As well as examining the range of movement in a person's spine, hips, shoulders and smaller joints, a healthcare professional might use the Beighton score to help them to diagnose HSD.

You score one point for each knee, elbow, thumb and little finger that bends backwards by a certain degree, and a point if you can bend forwards and place your hands flat on the floor without bending your legs.

The maximum is nine points, where four points indicate that general hypermobility is likely, and if you've also had pain in four or more joints for at least three months, HSD is likely.

Your healthcare professional might use other information to support their diagnosis. For example, having joints that click when they move, being able to do the splits (now or in the past) or previously having dislocated a joint could also point to HSD.

In the genes

Sometimes, joint hypermobility is a sign of another condition. For example, symptomatic hypermobility accompanied by extreme fatigue and stretchy, fragile skin could signal a connective tissue disorder that's passed down from one or both parents.

The Ehlers-Danlos syndromes (EDS) are one such group of disorders, a group of conditions caused by a genetic fault with the body's collagen.

Less common forms of the syndrome include classical EDS, which tends mostly to affect the skin, and vascular EDS, which causes weak blood vessels and problems with internal organs.

But the most common type is hypermobile EDS - sometimes referred to as hEDS - which turned out to be Clayton's diagnosis, too. As a result, she experiences a range of problems that impact her everyday life.

"I get more tired and my muscles work a lot harder to hold me together, so I get aches and pains," she says. "I'm in constant chronic pain, which causes brain fog and irritability, and I don't go out to busy places for fear of being knocked into."

Living with hypermobility

If you have a non-EDS form of HSD, or even hEDS, it's not necessarily all doom and gloom.
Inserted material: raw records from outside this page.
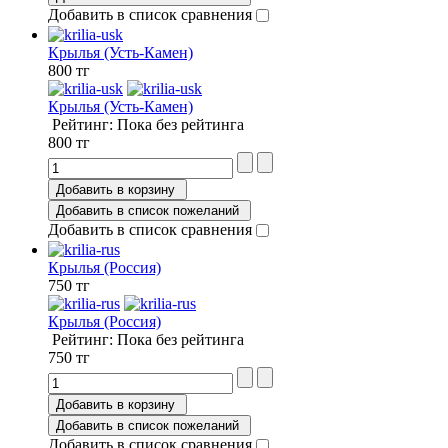
Добавить в список сравнения
Крылья (Усть-Камен)
800 тг
Крылья (Усть-Камен)
Рейтинг: Пока без рейтинга
800 тг
Добавить в корзину
Добавить в список пожеланий
Добавить в список сравнения
Крылья (Россия)
750 тг
Крылья (Россия)
Рейтинг: Пока без рейтинга
750 тг
Добавить в корзину
Добавить в список пожеланий
Добавить в список сравнения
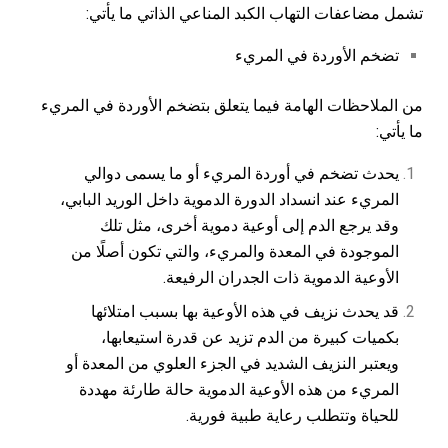
تشمل مضاعفات التهاب الكبد المناعي الذاتي ما يأتي:
تضخم الأوردة في المريء
من الملاحظات الهامة فيما يتعلق بتضخم الأوردة في المريء
ما يأتي:
يحدث تضخم في أوردة المريء أو ما يسمى دوالي
المريء عند انسداد الدورة الدموية داخل الوريد البابي،
وقد يرجع الدم إلى أوعية دموية أخرى، مثل تلك
الموجودة في المعدة والمريء، والتي تكون أصلًا من
الأوعية الدموية ذات الجدران الرفيعة.
قد يحدث نزيف في هذه الأوعية بها بسبب امتلائها
بكميات كبيرة من الدم تزيد عن قدرة استيعابها،
ويعتبر النزيف الشديد في الجزء العلوي من المعدة أو
المريء من هذه الأوعية الدموية حالة طارئة مهددة
للحياة وتتطلب رعاية طبية فورية.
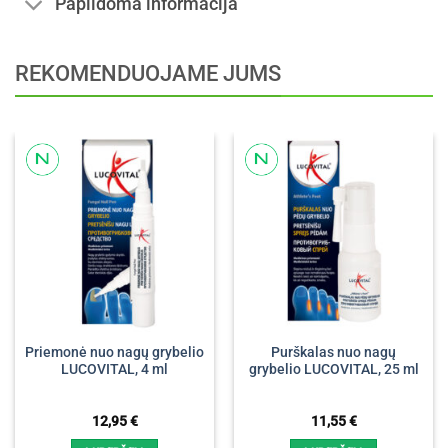
Papildoma informacija
REKOMENDUOJAME JUMS
Priemonė nuo nagų grybelio
Purškalas nuo nagų
LUCOVITAL, 4 ml
grybelio LUCOVITAL, 25 ml
12,95
€
11,55
€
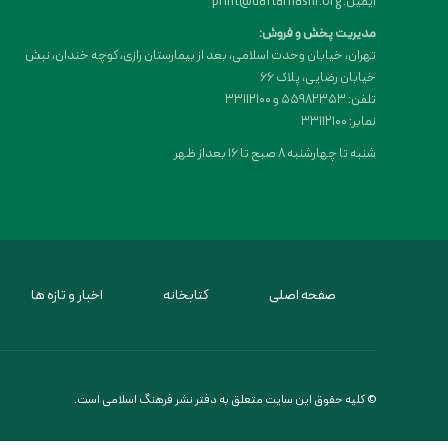
ایمیل: print@daftarnashr.org
مدیریت پخش و فروش:
تهران، خیابان وحدت اسلامی، بعد از بیمارستان رازی، کوچه خندان، نبش
خیابان رضایی، پلاک ۶۶
تلفن: 55982353 و 33112100
نمابر: 33112100
شنبه تا چهارشنبه 8 صبح تا 16 بعداز ظهر
صفحه اصلی
کتابخانه
اخبار و تازه ها
© کلیه حقوق این سایت متعلق به دفتر نشر فرهنگ اسلامی است.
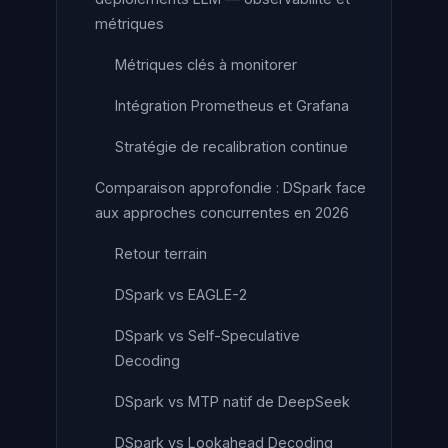
métriques
Métriques clés à monitorer
Intégration Prometheus et Grafana
Stratégie de recalibration continue
Comparaison approfondie : DSpark face
aux approches concurrentes en 2026
Retour terrain
DSpark vs EAGLE-2
DSpark vs Self-Speculative
Decoding
DSpark vs MTP natif de DeepSeek
DSpark vs Lookahead Decoding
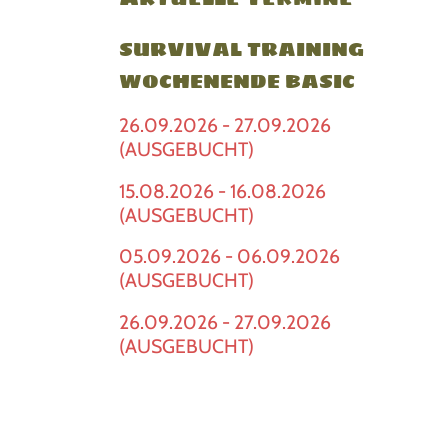
SURVIVAL TRAINING
WOCHENENDE BASIC
26.09.2026 - 27.09.2026
(AUSGEBUCHT)
15.08.2026 - 16.08.2026
(AUSGEBUCHT)
05.09.2026 - 06.09.2026
(AUSGEBUCHT)
26.09.2026 - 27.09.2026
(AUSGEBUCHT)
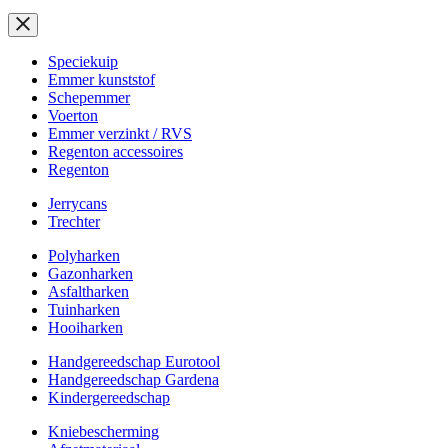
Speciekuip
Emmer kunststof
Schepemmer
Voerton
Emmer verzinkt / RVS
Regenton accessoires
Regenton
Jerrycans
Trechter
Polyharken
Gazonharken
Asfaltharken
Tuinharken
Hooiharken
Handgereedschap Eurotool
Handgereedschap Gardena
Kindergereedschap
Kniebescherming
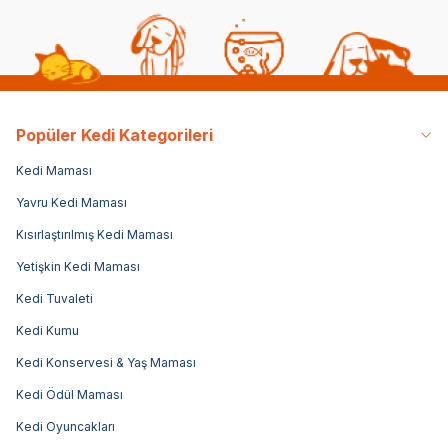
Popüler Kedi Kategorileri
Kedi Maması
Yavru Kedi Maması
Kısırlaştırılmış Kedi Maması
Yetişkin Kedi Maması
Kedi Tuvaleti
Kedi Kumu
Kedi Konservesi & Yaş Maması
Kedi Ödül Maması
Kedi Oyuncakları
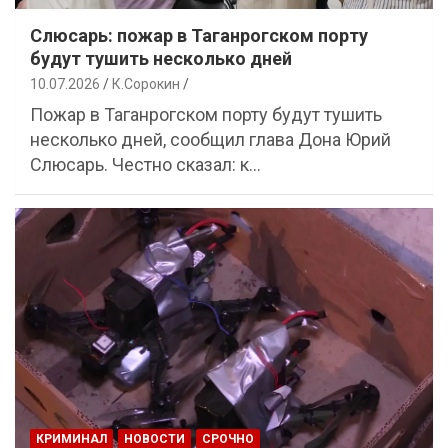
Слюсарь: пожар в Таганрогском порту
будут тушить несколько дней
10.07.2026
К.Сорокин
Пожар в Таганрогском порту будут тушить
несколько дней, сообщил глава Дона Юрий
Слюсарь. Честно сказал: к…
КРИМИНАЛ
НОВОСТИ
СРОЧНО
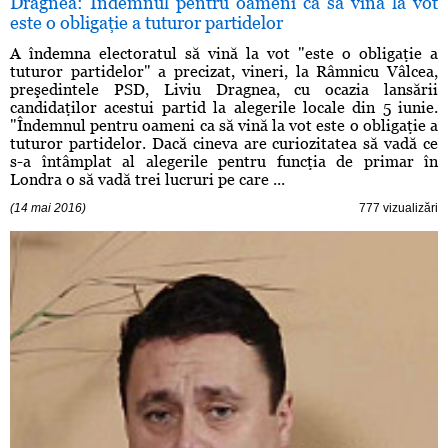
Dragnea: Îndemnul pentru oameni ca să vină la vot
este o obligaţie a tuturor partidelor
A îndemna electoratul să vină la vot "este o obligaţie a
tuturor partidelor" a precizat, vineri, la Râmnicu Vâlcea,
preşedintele PSD, Liviu Dragnea, cu ocazia lansării
candidaţilor acestui partid la alegerile locale din 5 iunie.
"Îndemnul pentru oameni ca să vină la vot este o obligaţie a
tuturor partidelor. Dacă cineva are curiozitatea să vadă ce
s-a întâmplat al alegerile pentru funcţia de primar în
Londra o să vadă trei lucruri pe care ...
(14 mai 2016)
777 vizualizări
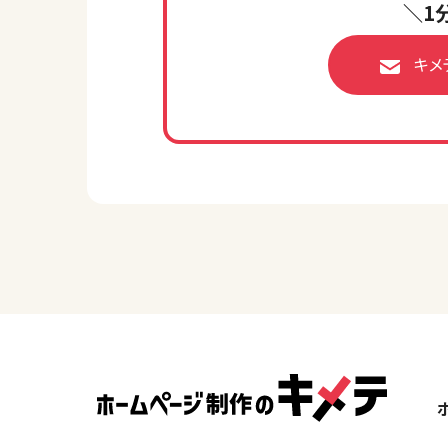
＼1
キメ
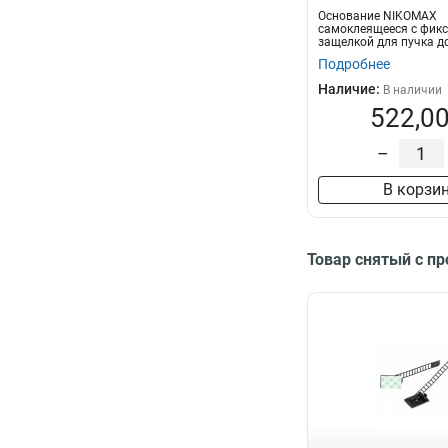
Основание NIKOMAX
самоклеящееся с фик
защелкой для пучка д
25х9мм, черное,...
Подробнее
Наличие:
В наличии
522,00
–
В корзи
Товар снятый с п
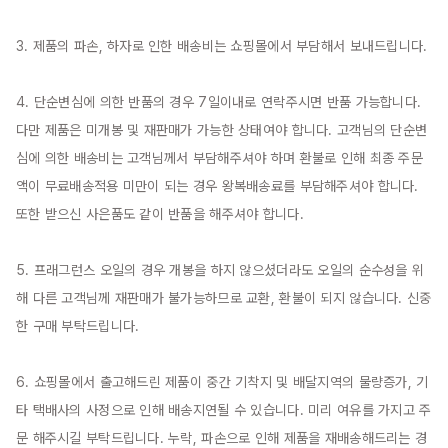
3. 제품의 파손, 하자로 인한 배송비는 쇼핑몰에서 부담해서 보내드립니다.

4. 단순변심에 의한 반품의 경우 7일이내로 연락주시면 반품 가능합니다. 
다만 제품은 미개봉 및 재판매가 가능한 상태여야 합니다. 고객님의 단순변
심에 의한 배송비는 고객님께서 부담해주셔야 하며 환불로 인해 최종 주문
액이 무료배송적용 미만이 되는 경우 왕복배송료를 부담해주셔야 합니다. 
또한 받으신 사은품도 같이 반품을 해주셔야 합니다.

5. 프래그런스 오일의 경우 개봉을 하지 않으셨더라도 오일의 순수성을 위
해 다른 고객님께 재판매가 불가능하므로 교환, 환불이 되지 않습니다. 신중
한 구매 부탁드립니다.

6. 쇼핑몰에서 출고해드린 제품이 중간 기착지 및 배달지역의 물량증가, 기
타 택배사의 사정으로 인해 배송지연될 수 있습니다. 미리 여유를 가지고 주
문 해주시길 부탁드립니다. 누락, 파손으로 인해 제품을 재배송해드리는 경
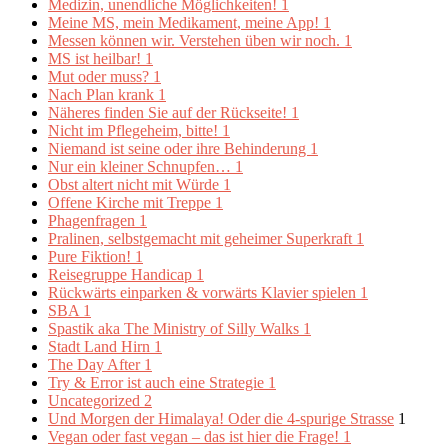
Medizin, unendliche Möglichkeiten!
1
Meine MS, mein Medikament, meine App!
1
Messen können wir. Verstehen üben wir noch.
1
MS ist heilbar!
1
Mut oder muss?
1
Nach Plan krank
1
Näheres finden Sie auf der Rückseite!
1
Nicht im Pflegeheim, bitte!
1
Niemand ist seine oder ihre Behinderung
1
Nur ein kleiner Schnupfen…
1
Obst altert nicht mit Würde
1
Offene Kirche mit Treppe
1
Phagenfragen
1
Pralinen, selbstgemacht mit geheimer Superkraft
1
Pure Fiktion!
1
Reisegruppe Handicap
1
Rückwärts einparken & vorwärts Klavier spielen
1
SBA
1
Spastik aka The Ministry of Silly Walks
1
Stadt Land Hirn
1
The Day After
1
Try & Error ist auch eine Strategie
1
Uncategorized
2
Und Morgen der Himalaya! Oder die 4-spurige Strasse
1
Vegan oder fast vegan – das ist hier die Frage!
1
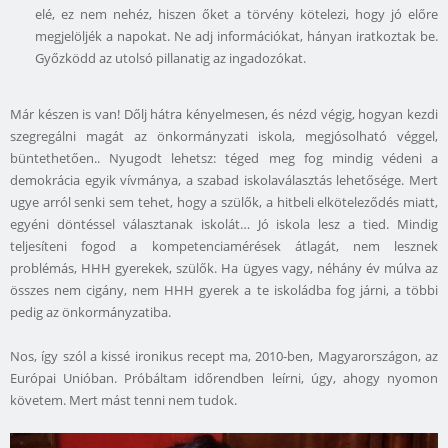
elé, ez nem nehéz, hiszen őket a törvény kötelezi, hogy jó előre
megjelöljék a napokat. Ne adj információkat, hányan iratkoztak be.
Győzködd az utolsó pillanatig az ingadozókat.
Már készen is van! Dőlj hátra kényelmesen, és nézd végig, hogyan kezdi
szegregálni magát az önkormányzati iskola, megjósolható véggel,
büntethetően.. Nyugodt lehetsz: téged meg fog mindig védeni a
demokrácia egyik vívmánya, a szabad iskolaválasztás lehetősége. Mert
ugye arról senki sem tehet, hogy a szülők, a hitbeli elköteleződés miatt,
egyéni döntéssel választanak iskolát… Jó iskola lesz a tied. Mindig
teljesíteni fogod a kompetenciamérések átlagát, nem lesznek
problémás, HHH gyerekek, szülők. Ha ügyes vagy, néhány év múlva az
összes nem cigány, nem HHH gyerek a te iskoládba fog járni, a többi
pedig az önkormányzatiba.
Nos, így szól a kissé ironikus recept ma, 2010-ben, Magyarországon, az
Európai Unióban. Próbáltam időrendben leírni, úgy, ahogy nyomon
követem. Mert mást tenni nem tudok.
Strengthening the joint(s) through appropriate exercise, together with pain medication if needed, will usually make a significant difference,

"With this condition, the ligaments that stabilise the joint are often long and weak, which leads to the increased movement," explains Morse. "Muscles also cross joints, so if strength, coordination and movement patterns are improved within these muscle groups, it can help to take the pressure off the joint and to protect from excessive movement."

If you have severely hypermobile joints, they can be supported with splints or sports taping. The most important thing, though, is that you're aware of the normal range of movement of the affected joints, and correct your movement accordingly.

A physiotherapist or trained exercise professional can help to devise a suitable programme for your individual needs.

Editor's note

Dr Sarah Jarvis, 9th October 2019.

It has been brought to our attention that in the original version of this article, we referred to joint hypermobility syndrome, a term which has been replaced by the term hypermobility spectrum disorders (HSD) which includes Ehlers-Danlos, and mentioned that hEDS is sometimes referred to as type 3 EDS, which is no longer the case.

We apologise for this oversight and have now updated the article to its current form.